What is even more astonishing is how Fagen manages to replicate the moment of liberation that was present in the fifth verse of the lyric component, at the precise location in the musical introduction as well. For example, matching one verse in the lyric component with one paired chord in the introduction, one can see how the musical introduction too breaks from the cycle on the fifth paired chord (Eb – E); and immediately there is an ascension of 7 notes, which maybe how Fagen wished to symbolize the feeling of ascending his stairway to heaven at that special moment of defying social conditioning and discovering himself.

It is remarkable how Fagen could have.

As much as I am able to believe that Don Fagen has the creative genius to have written this incredible song with its startling references across its lyric and music components, I have no illusions whatsoever that whatever references and relationships that I am alluding to between Deacon Blues and Hotel California were intentionally built in by Fagen; for that would certainly be beyond my comprehension.
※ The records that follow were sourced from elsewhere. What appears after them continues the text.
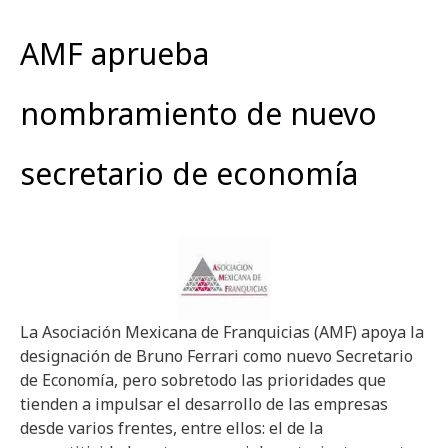
AMF aprueba
nombramiento de nuevo
secretario de economía
La Asociación Mexicana de Franquicias (AMF) apoya la
designación de Bruno Ferrari como nuevo Secretario
de Economía, pero sobretodo las prioridades que
tienden a impulsar el desarrollo de las empresas
desde varios frentes, entre ellos: el de la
It is true that Henley and Frey borrowed ideas and styles from Fagen and Becker for Hotel California and tipped their hats to Steely Dan as a tribute, but the only time Fagen gave The Eagles something resembling a nod was in the song Everything You Did, and that too admittedly was not meant to be a compliment! The connections that I am making between Deacon Blues and Hotel California as well as their source of inspiration remain a mystery to me, but in their beautifully abstract symmetry, I firmly believe there is a profound message: if we do not have the courage to listen to our inner voice and follow our own heart, but instead continue to follow the dictates of our social conditioning, which are engineered for selfish ends, sooner or later we will end up as prisoners of an evil system.

The great German philosopher, Arthur Schopenhauer said, “We forfeit three-fourths of ourselves in order to be like other people.” Donald Fagen and Walter Becker never wanted to be like other people. They always wanted to be unique and follow their own visions and dreams, and to them it mattered very little what other people thought about them. They took the time to find and listen to their inner voice, for there is no clearer voice to follow than the one within, if you can find the courage to shut out the noise from without.

“The protagonist is not a musician. He just sort of imagines that that would be one of the mythic forms of loserdom to which he might aspire, and you know, who’s to say that he is not right? A thing like that”, said Walter Becker about the song, in his own sardonic way.